Дикая Донна - страница 20



– Ты когда-то любил так, что сердце готово было выпрыгнуть из груди, а голова кружилась от счастья?

– В начале такое испытываешь, но мне по душе спокойствие и безопасность.

– Разве не лучше задыхаться от чувств?

– Любовь постоянно описывают как-то многострадально, но мне, к счастью, есть чем дышать.

– Мужской склад ума напоминает мне непробиваемую стену из камня, бетона, горя и постоянных споров с этой жизнью. Ведь она тоже женщина.

– Поэтому мне непонятны твои приступы астмы, вызванные любовью.

– Ну да. Вам, мужчинам, куда более понятно смотреть под каждую юбку, нежели задыхаться от чувств к одной женщине.

Ты промолчал, и пальцы твои дрогнули, на мгновение крепче сжав мою ладонь, словно в выраженном протесте.

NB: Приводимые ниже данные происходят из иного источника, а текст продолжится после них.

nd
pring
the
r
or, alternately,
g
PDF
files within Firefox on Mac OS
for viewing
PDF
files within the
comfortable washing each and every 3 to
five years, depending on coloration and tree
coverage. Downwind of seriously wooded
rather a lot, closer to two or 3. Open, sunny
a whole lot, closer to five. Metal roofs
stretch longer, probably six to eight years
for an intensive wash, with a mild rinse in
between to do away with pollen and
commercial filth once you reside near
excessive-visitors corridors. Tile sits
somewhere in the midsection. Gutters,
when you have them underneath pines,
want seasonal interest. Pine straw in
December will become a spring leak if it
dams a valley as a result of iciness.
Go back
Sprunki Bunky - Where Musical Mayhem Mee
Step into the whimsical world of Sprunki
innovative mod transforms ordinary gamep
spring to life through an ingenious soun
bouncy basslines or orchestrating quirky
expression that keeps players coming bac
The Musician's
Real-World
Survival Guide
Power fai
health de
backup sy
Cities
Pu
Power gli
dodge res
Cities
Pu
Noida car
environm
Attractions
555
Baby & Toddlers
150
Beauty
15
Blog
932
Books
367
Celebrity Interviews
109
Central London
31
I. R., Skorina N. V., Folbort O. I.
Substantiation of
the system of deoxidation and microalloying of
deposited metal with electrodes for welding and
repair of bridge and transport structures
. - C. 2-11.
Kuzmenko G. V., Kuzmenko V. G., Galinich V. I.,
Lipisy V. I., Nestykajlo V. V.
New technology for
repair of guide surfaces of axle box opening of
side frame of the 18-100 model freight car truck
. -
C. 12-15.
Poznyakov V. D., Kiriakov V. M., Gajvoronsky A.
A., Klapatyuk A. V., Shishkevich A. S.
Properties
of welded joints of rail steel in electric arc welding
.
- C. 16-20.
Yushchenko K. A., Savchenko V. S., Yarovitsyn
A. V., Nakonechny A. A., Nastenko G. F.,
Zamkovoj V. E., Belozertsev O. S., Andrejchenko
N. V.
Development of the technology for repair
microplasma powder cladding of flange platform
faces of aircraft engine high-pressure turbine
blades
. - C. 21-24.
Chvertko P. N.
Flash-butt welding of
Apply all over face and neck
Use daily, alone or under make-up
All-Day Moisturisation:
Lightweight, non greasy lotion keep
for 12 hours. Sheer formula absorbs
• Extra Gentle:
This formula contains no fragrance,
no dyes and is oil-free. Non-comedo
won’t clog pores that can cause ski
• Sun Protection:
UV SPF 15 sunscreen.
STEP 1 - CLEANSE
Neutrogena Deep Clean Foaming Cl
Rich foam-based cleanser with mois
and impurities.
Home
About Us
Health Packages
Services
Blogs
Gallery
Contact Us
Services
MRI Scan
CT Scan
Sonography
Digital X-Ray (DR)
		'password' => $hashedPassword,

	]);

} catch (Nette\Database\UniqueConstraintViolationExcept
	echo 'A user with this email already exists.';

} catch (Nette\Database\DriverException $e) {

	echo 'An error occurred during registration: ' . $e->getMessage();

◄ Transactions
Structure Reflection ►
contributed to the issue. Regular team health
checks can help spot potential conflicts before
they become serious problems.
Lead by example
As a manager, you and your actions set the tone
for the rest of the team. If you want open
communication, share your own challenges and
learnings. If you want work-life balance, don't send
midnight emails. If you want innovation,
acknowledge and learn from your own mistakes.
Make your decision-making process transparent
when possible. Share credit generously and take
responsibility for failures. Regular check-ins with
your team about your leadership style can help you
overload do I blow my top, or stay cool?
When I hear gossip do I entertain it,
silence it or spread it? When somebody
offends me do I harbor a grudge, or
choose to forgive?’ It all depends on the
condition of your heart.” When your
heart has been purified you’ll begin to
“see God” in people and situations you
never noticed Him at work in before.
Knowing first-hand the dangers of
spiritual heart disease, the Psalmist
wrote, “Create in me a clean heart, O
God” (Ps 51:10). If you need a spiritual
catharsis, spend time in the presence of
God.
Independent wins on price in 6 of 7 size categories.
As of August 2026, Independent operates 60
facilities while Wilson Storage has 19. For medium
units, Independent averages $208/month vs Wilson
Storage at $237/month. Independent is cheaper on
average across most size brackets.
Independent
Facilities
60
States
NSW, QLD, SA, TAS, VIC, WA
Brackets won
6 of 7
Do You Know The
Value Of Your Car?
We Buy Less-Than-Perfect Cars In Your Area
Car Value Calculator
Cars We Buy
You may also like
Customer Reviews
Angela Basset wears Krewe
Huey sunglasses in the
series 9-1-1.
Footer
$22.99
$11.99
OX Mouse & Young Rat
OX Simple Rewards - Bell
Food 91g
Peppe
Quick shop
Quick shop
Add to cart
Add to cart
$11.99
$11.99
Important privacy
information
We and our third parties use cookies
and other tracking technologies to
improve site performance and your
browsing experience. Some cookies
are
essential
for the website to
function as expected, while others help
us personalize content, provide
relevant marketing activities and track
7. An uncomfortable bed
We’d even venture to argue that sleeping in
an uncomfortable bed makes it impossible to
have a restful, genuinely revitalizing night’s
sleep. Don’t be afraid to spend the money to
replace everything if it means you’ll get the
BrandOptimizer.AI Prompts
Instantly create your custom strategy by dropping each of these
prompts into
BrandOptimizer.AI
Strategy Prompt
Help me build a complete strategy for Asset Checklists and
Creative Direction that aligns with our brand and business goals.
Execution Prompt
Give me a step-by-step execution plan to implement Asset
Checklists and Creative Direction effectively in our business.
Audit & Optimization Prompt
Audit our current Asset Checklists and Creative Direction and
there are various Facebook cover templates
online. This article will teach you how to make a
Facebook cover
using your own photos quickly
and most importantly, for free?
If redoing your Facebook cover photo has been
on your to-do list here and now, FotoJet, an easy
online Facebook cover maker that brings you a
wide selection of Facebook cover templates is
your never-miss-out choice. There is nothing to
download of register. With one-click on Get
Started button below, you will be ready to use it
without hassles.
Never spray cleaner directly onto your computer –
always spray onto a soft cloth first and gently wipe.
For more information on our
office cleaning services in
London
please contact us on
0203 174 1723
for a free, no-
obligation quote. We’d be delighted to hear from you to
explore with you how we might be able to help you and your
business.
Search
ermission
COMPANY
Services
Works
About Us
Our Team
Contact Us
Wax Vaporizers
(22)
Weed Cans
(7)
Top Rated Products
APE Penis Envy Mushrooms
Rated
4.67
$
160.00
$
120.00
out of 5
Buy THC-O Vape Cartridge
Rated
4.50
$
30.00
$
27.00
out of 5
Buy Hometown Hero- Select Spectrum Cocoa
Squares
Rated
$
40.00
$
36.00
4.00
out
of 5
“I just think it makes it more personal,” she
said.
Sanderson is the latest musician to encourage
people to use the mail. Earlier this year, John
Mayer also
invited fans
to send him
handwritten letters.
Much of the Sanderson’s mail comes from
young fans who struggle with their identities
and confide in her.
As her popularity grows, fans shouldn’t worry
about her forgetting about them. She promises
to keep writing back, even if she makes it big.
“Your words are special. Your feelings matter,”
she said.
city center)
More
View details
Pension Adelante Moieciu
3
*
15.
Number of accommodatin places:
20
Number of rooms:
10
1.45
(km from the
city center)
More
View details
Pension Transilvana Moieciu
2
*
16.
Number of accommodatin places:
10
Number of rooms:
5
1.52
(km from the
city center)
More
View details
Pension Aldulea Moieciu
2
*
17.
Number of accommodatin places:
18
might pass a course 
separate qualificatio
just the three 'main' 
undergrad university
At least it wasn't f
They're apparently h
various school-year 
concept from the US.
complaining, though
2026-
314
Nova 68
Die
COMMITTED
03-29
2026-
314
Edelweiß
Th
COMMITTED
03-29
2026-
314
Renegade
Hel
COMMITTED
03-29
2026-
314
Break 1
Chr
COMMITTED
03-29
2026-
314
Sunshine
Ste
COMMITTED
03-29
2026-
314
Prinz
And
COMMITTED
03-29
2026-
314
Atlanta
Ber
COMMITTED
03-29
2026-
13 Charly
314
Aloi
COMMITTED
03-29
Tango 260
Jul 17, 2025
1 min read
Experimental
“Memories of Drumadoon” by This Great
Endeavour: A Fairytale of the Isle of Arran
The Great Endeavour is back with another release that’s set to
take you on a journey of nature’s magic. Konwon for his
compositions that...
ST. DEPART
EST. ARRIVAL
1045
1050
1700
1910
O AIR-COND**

– Я люблю одну женщину. Она выгнала меня из себя и не впускает

– Ключ больше не подходит к замку.

– Можно поставить новый?

– Купив новую квартиру, ты всегда будешь мысленно грезить об одной ночи в старом домике, где прошло беззаботное детство.

Снегопад вновь начинал набирать обороты. Я подняла голову и взглянула, как снежинки, хаотично кружась, летят на тротуары, чтобы разбиться. Мне было холодно в осеннем пальто и в своем платье темно-синего цвета, которое мы купили в Москве, поехав туда в наш первый совместный отпуск, но пока мое тело леденело, внутри меня таяло сердце, согретое твоим присутствием.

– Мне пришлось развернуть свои ребра, сломав их хрупкость, чтобы ты имел возможность забрать мое сердце себе.

– Меня до сих пор обвиняют в краже.

– Моего рассудка?

– И еще – души.

Поиграем в декаданс?

Есть женщины, которых я именую мисс vuoto: они не улыбаются, а скалятся, желая понравиться всем, их образ не проносишь через года, время, людей и множество судеб, никчёмных событий. Их просто забываешь. Они любят просить остаться и спрашивать о том, буду ли я их помнить, лёжа со мной обнаженными в одной постели, пока я курю вторую и думаю о том, какую оплошность совершил, впустив в свою кровать: это как захотеть тирамису, который пробовал на левом берегу Сены, но вместо этого пойти и купить дешевую подделку в супермаркете, пытаясь отыскать за завесой солоноватого крема, растворимого кофе и транжиров хоть что-то утешительное. После приходится пить много газировки и курить крепкие итальянские, пытаясь перебить это послевкусие дешевизны и отсутствие тонкости вкуса. Но как раз они и привыкли считать себя желанным десертом. Как объяснить таким, что они не больше, чем imitazione? Отец учил уважать меня всех женщин, я плохо усвоил урок, потому что уважения заслуживает лишь одна.

Тот второй редкий тип, который вихрем проносится по твоей жизни и душе, топча тебя каблуками своих туфель-лодочек, тонкие шпильки которых терзают плоть и вспарывают по швам. Таким женщинам завидует тот самый, первый тип, пряча это постыдное даже для самих себя чувство под завесами снисходительных шуток и косых взглядов. А им все равно, ведь они так красиво плывут по жизни, отталкивая всю эту дешёвую бутафорию и грязные мелкие сплетни. Талант? Врожденное чувство собственного достоинства, которое не купишь. Ведь даже если против них будет вест мир, они будут шагать с высоко поднятой головой. Будоражит кровь.

– Ты слишком зависим от мнения других. Это – увечье. Тебе всерьёз нужна группа инвалидности.

– Тебе стоит извиниться.

– Я не могу извиниться за то, чем дышу.

Демаши тоже была рождена пламенем, закована немыслимыми температурами, которыми закаляется разве что сталь в умелых руках. Она так ворвалась в мою жизнь, что я, весь такой собранный и педантичный, не заметил, как оказался связан по рукам и ногам любовью к этой женщине. Нет, она не требовала любить себя, никогда не просила остаться, не смотрела этим подбитым щенячьим взглядом, каким смотрели на меня другие женщины, призывая к молчаливому повиновению над ними же, она меня вынуждала сдаваться, бросать оружие к её ногам и понимать, что через меня она может переступить однажды также, если её каменное женское самолюбие попробует хоть кто-то надколоть. Поэтому мне рядом с ней пришлось стать еще более педантичным, осторожным, практически ювелиром, но таким же безумным, как и она. Ведь эта женщина жила эмоциями, а это значило одно: она уйдёт, если станет скучно. Не то, чтобы она любила все эти дешевые слёзы и сцены, просто она находилась в вечном движении. За ней невозможно было угнаться.